(Your task):
Omitting the pictures, output all of the records precisely as written.

(Excerpted data):
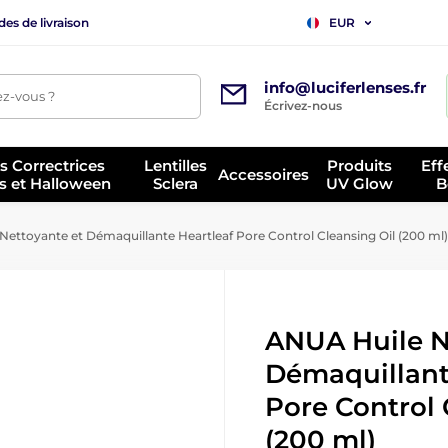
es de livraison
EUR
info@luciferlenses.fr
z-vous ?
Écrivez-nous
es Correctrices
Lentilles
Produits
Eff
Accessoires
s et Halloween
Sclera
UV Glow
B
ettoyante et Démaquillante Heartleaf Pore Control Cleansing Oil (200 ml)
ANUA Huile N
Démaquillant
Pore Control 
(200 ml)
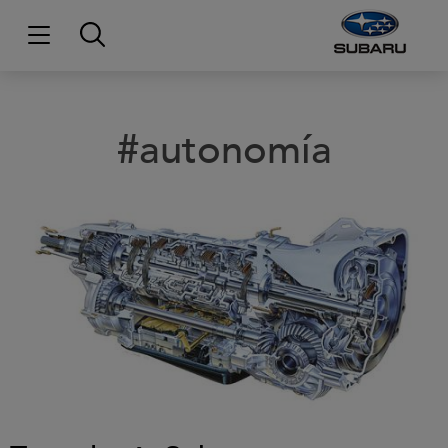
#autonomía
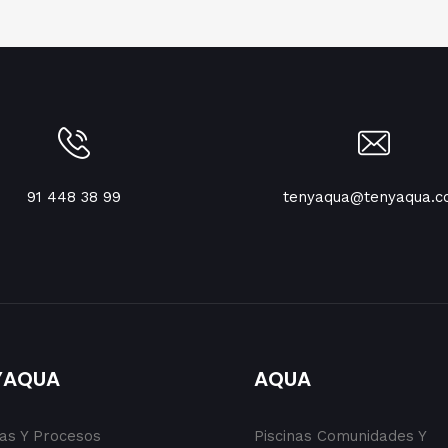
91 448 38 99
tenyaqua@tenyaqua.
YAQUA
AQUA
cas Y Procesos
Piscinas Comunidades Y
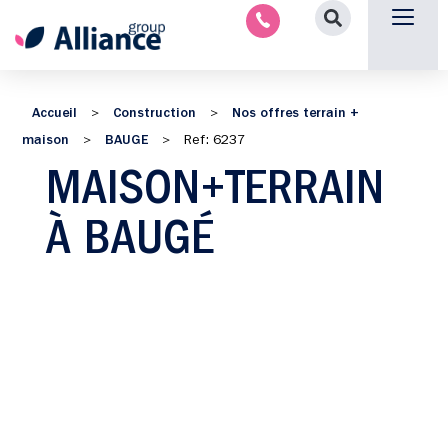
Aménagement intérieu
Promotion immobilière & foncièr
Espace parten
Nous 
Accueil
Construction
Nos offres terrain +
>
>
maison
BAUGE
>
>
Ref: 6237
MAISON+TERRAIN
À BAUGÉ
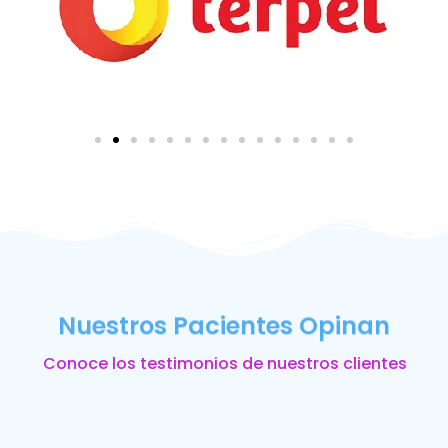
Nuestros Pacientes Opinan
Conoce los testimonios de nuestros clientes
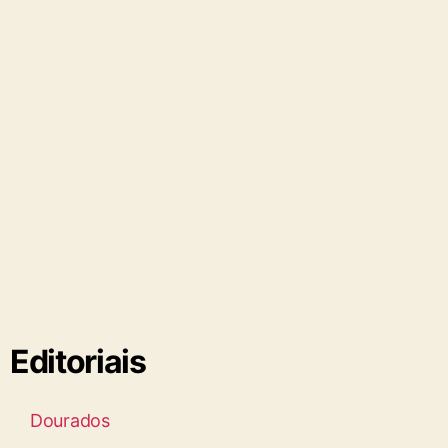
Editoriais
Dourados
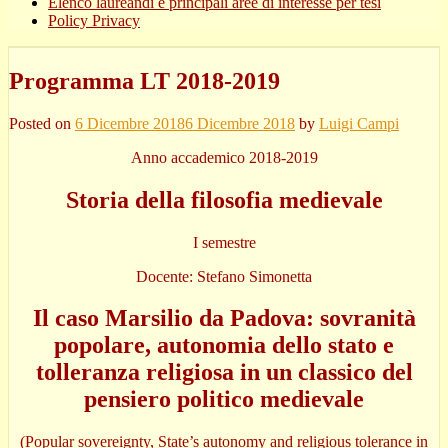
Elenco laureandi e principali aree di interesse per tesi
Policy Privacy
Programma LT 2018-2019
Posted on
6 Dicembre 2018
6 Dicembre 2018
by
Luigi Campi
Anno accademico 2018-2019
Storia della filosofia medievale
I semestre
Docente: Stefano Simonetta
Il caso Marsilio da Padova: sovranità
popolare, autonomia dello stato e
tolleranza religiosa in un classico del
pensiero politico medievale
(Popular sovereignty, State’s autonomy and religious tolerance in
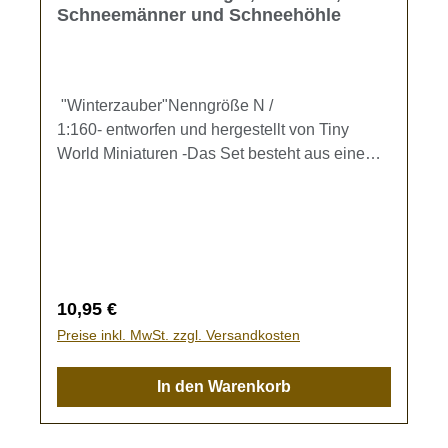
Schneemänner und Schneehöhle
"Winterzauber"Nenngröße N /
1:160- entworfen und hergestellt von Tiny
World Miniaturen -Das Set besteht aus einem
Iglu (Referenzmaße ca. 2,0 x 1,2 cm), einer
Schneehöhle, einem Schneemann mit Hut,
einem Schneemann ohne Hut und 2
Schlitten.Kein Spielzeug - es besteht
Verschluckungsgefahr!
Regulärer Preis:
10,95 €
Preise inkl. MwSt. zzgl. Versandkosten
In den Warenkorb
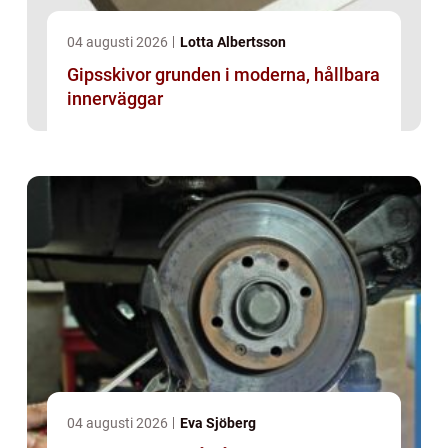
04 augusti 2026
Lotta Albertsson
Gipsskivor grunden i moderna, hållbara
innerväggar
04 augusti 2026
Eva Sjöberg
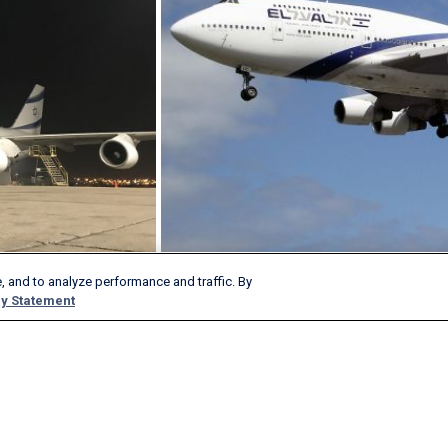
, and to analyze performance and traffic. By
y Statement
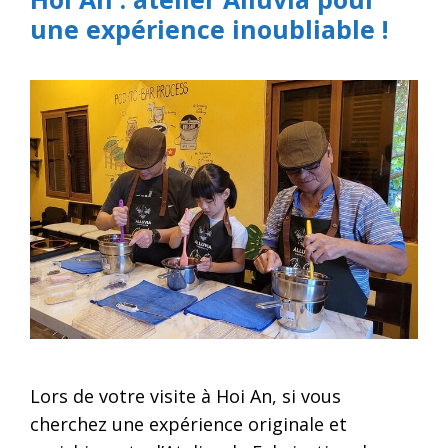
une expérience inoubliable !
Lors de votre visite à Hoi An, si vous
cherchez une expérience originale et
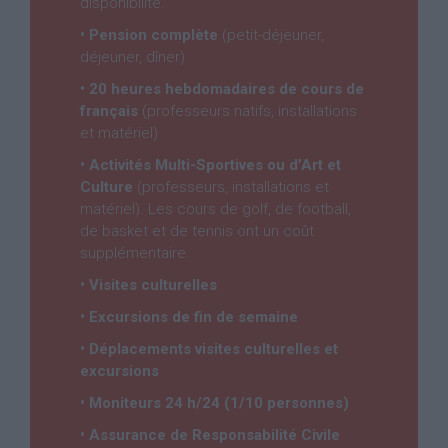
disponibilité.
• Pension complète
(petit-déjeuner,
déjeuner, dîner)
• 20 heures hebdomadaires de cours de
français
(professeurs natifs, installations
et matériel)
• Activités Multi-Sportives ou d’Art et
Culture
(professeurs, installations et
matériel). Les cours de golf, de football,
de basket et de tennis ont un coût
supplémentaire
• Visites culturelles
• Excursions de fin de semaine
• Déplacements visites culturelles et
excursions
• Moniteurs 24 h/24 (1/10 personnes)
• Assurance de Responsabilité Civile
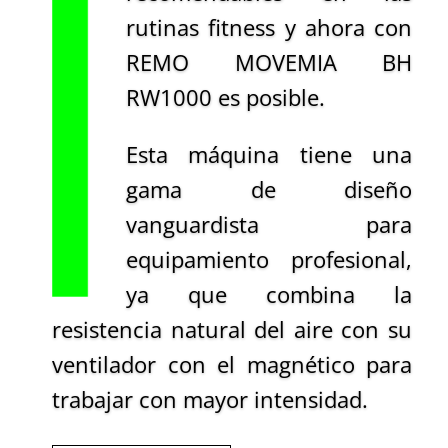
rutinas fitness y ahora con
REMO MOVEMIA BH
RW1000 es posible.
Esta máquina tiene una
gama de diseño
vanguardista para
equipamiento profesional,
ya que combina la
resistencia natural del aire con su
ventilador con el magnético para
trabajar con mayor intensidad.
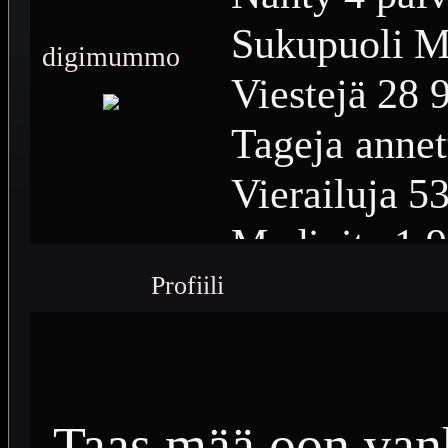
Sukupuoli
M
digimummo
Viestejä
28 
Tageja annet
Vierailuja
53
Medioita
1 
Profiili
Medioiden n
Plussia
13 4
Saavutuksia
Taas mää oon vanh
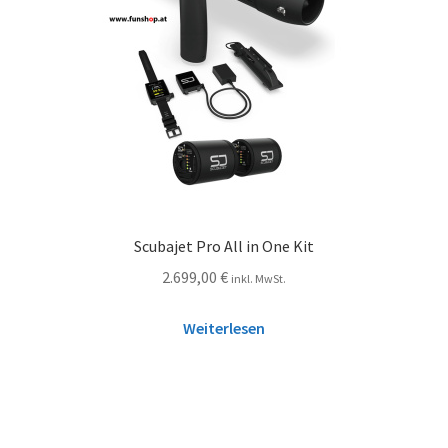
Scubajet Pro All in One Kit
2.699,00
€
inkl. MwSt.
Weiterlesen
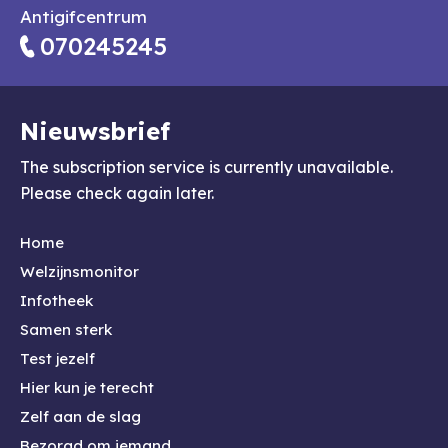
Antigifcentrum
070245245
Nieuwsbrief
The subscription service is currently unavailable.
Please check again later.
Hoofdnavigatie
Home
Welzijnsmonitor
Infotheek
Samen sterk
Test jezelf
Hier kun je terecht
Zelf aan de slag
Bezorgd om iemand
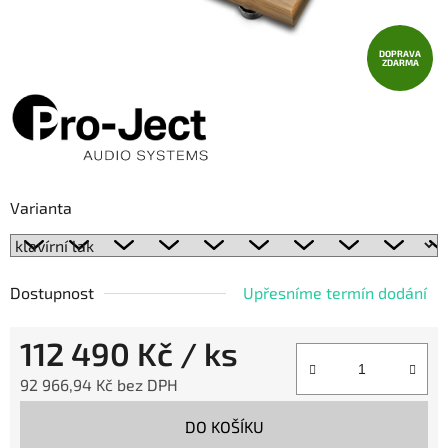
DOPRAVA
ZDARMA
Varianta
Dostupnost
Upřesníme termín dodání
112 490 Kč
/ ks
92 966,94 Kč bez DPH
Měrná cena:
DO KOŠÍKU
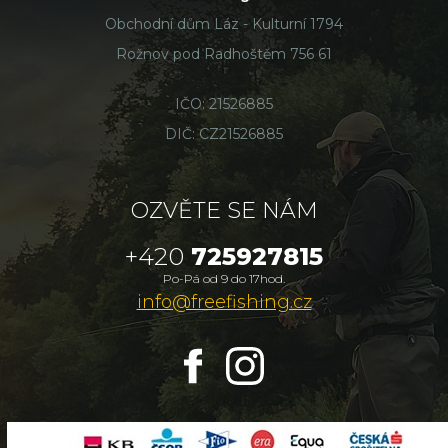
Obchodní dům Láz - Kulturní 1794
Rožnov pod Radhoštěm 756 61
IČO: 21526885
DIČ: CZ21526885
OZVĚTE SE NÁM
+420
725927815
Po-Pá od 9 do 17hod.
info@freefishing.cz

(Expected output):
es de livraison
EUR
info@luciferlenses.fr
z-vous ?
Écrivez-nous
es Correctrices
Lentilles
Produits
Eff
Accessoires
s et Halloween
Sclera
UV Glow
B
ettoyante et Démaquillante Heartleaf Pore Control Cleansing Oil (200 ml)
ANUA Huile N
Démaquillant
Pore Control 
(200 ml)
#autonomía
91 448 38 99
tenyaqua@tenyaqua.
YAQUA
AQUA
cas Y Procesos
Piscinas Comunidades Y
Aménagement intérieu
Promotion immobilière & foncièr
Espace parten
Nous 
Accueil
Construction
Nos offres terrain +
>
>
maison
BAUGE
>
>
Ref: 6237
MAISON+TERRAIN
À BAUGÉ
Nuestros Pacientes Opinan
Conoce los testimonios de nuestros clientes
Editoriais
Dourados
Elenco laureandi e principali aree di interesse per tesi
Policy Privacy
Programma LT 2018-2019
Posted on
6 Dicembre 2018
6 Dicembre 2018
by
Luigi Campi
Anno accademico 2018-2019
Storia della filosofia medievale
I semestre
Docente: Stefano Simonetta
Il caso Marsilio da Padova: sovranità
popolare, autonomia dello stato e
tolleranza religiosa in un classico del
pensiero politico medievale
(Popular sovereignty, State’s autonomy and religious tolerance in
Schneemänner und Schneehöhle
"Winterzauber"Nenngröße N /
1:160- entworfen und hergestellt von Tiny
World Miniaturen -Das Set besteht aus einem
Iglu (Referenzmaße ca. 2,0 x 1,2 cm), einer
Schneehöhle, einem Schneemann mit Hut,
einem Schneemann ohne Hut und 2
Schlitten.Kein Spielzeug - es besteht
Verschluckungsgefahr!
Regulärer Preis:
10,95 €
Preise inkl. MwSt. zzgl. Versandkosten
In den Warenkorb
04 augusti 2026
Lotta Albertsson
Gipsskivor grunden i moderna, hållbara
innerväggar
04 augusti 2026
Eva Sjöberg
, and to analyze performance and traffic. By
y Statement
une expérience inoubliable !
Lors de votre visite à Hoi An, si vous
cherchez une expérience originale et
disponibilité.
• Pension complète
(petit-déjeuner,
déjeuner, dîner)
• 20 heures hebdomadaires de cours de
français
(professeurs natifs, installations
et matériel)
• Activités Multi-Sportives ou d’Art et
Culture
(professeurs, installations et
matériel). Les cours de golf, de football,
de basket et de tennis ont un coût
supplémentaire
• Visites culturelles
• Excursions de fin de semaine
• Déplacements visites culturelles et
excursions
• Moniteurs 24 h/24 (1/10 personnes)
• Assurance de Responsabilité Civile
rutinas fitness y ahora con
REMO MOVEMIA BH
RW1000 es posible.
Esta máquina tiene una
gama de diseño
vanguardista para
equipamiento profesional,
ya que combina la
resistencia natural del aire con su
ventilador con el magnético para
trabajar con mayor intensidad.
Sukupuoli
M
digimummo
Viestejä
28 
Tageja annet
Vierailuja
53
Medioita
1 
Profiili
Medioiden n
Plussia
13 4
Saavutuksia
Taas mää oon vanh
Scubajet Pro All in One Kit
2.699,00
€
inkl. MwSt.
Weiterlesen
Antigifcentrum
070245245
Nieuwsbrief
The subscription service is currently unavailable.
Please check again later.
Hoofdnavigatie
Home
Welzijnsmonitor
Infotheek
Samen sterk
Test jezelf
Hier kun je terecht
Zelf aan de slag
Bezorgd om iemand
DOPRAVA
ZDARMA
Varianta
Dostupnost
Upřesníme termín dodání
112 490 Kč
/ ks
92 966,94 Kč bez DPH
Měrná cena:
DO KOŠÍKU
Obchodní dům Láz - Kulturní 1794
Rožnov pod Radhoštěm 756 61
IČO: 21526885
DIČ: CZ21526885
OZVĚTE SE NÁM
+420
725927815
Po-Pá od 9 do 17hod.
info@freefishing.cz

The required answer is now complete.